TASK REQUIREMENTS
Could every line below be transcribed exactly, with the pictures dropped?

══ DATA

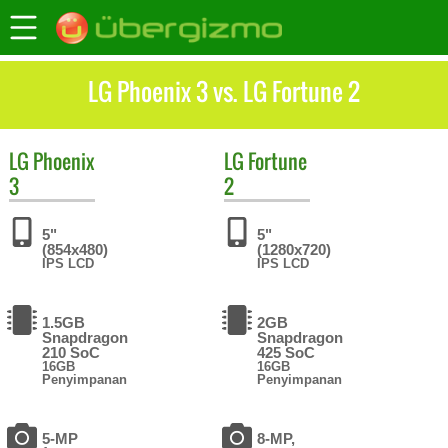
LG Phoenix 3 vs. LG Fortune 2
LG
Phoenix
LG
Fortune
3
2
5"
5"
(854x480)
(1280x720)
IPS LCD
IPS LCD
1.5GB
2GB
Snapdragon
Snapdragon
210 SoC
425 SoC
16GB
16GB
Penyimpanan
Penyimpanan
5-MP
8-MP,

════

TASK SOLUTION
LG Phoenix 3 vs. LG Fortune 2
LG
Phoenix
LG
Fortune
3
2
5"
5"
(854x480)
(1280x720)
IPS LCD
IPS LCD
1.5GB
2GB
Snapdragon
Snapdragon
210 SoC
425 SoC
16GB
16GB
Penyimpanan
Penyimpanan
5-MP
8-MP,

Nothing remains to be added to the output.